四下静悄悄的,燕姒面朝外侧躺下来,看着泯静道:还在想澄羽是么?
泯静垂着头:小姐什么都知道。
之后你都没说过话,现在阿娘去歇息了,你才想说,我还怎能看不出来。燕姒无奈地叹息一声,说说都想了些什么?
烛光中,泯静神情沮丧,她慢吞吞地、翼翼小心地,问:小姐,我们是不是,再也见不着澄羽了?
人受了伤,被安顿在响水郡里,现在她们要南下。今夕别后,明夕何夕,再要相见太难。
燕姒缄默不言,泯静便知晓答案了,她在燕姒的注视里,抱起枕,要往床那头去。
燕姒伸手拉住她,避开她询问的目光,舔着干燥的唇,说:澄羽会些拳脚,他无处去寻我们,伤好后定会在响水郡谋生,等风头过了,我们还能回来找他的。你就睡这边,我怕冷。

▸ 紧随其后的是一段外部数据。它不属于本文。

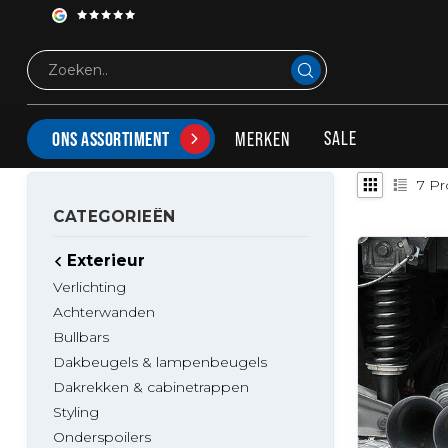
Exterieur
Luchthoorns
Hornblasters
HORNBLASTERS LUCHTHOORNS VOOR VRACHTWA
SALE
MERKEN
ONS ASSORTIMENT
7
Pr
CATEGORIEËN
Exterieur
Verlichting
Achterwanden
Bullbars
Dakbeugels & lampenbeugels
Dakrekken & cabinetrappen
Styling
Onderspoilers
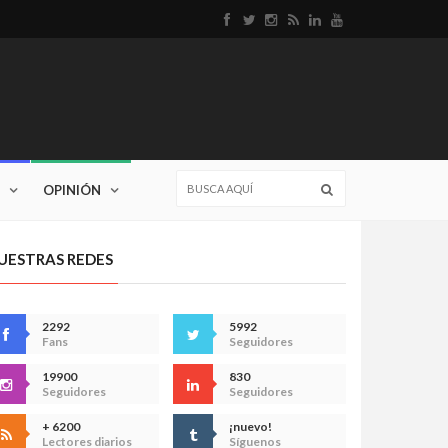
OPINIÓN
UESTRAS REDES
2292
5992
Fans
Seguidores
19900
830
Seguidores
Seguidores
+ 6200
¡nuevo!
Lectores diarios
Síguenos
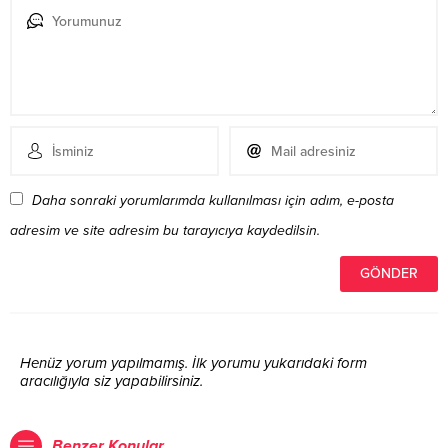
Daha sonraki yorumlarımda kullanılması için adım, e-posta
adresim ve site adresim bu tarayıcıya kaydedilsin.
Henüz yorum yapılmamış. İlk yorumu yukarıdaki form
aracılığıyla siz yapabilirsiniz.
Benzer Konular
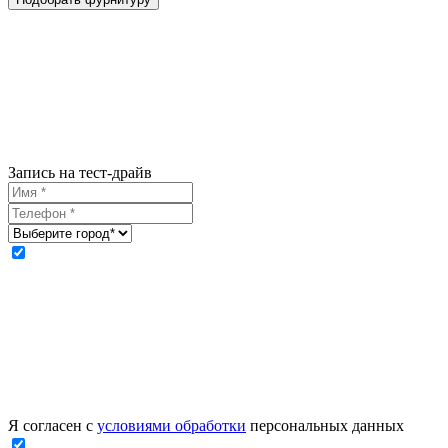
Запись на тест-драйв
Я согласен с
условиями обработки
персональных данных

泯静别过脸,悄悄抹泪,她有些哽咽地说:小姐,我知道这很难,我都明白,娘子是没有法子了,若是将来哪一天,娘子被迫要丢下我,我也不怨她。
燕姒心中复杂,一时难以言喻。
泯静合衣在床边躺下了,身体蜷缩起来。燕姒为她盖好被子,轻拍她的背:睡吧。
身边的丫头没睡着,良久后,燕姒听到她又悄声说:小姐,你和娘子是我的命,我撒谎了,不要抛下我。
拂晓鸡鸣。
一只诡秘红蝶煽动薄翼,落在床榻上熟睡之人的鼻尖处,略作停顿,随后振翅飞离,来去悄然无息。
燕姒鼻尖发痒,迷瞪着睁开眼。
床头的蜡烛快要燃完,烛泪顺着木几倾泻,她朝外躺,正对着纸糊的小轩窗,忽见那窗户被撬开了一条缝。
谁在那里?!燕姒大吼,心口突突狂跳,在这瞬间整个人清醒了过来。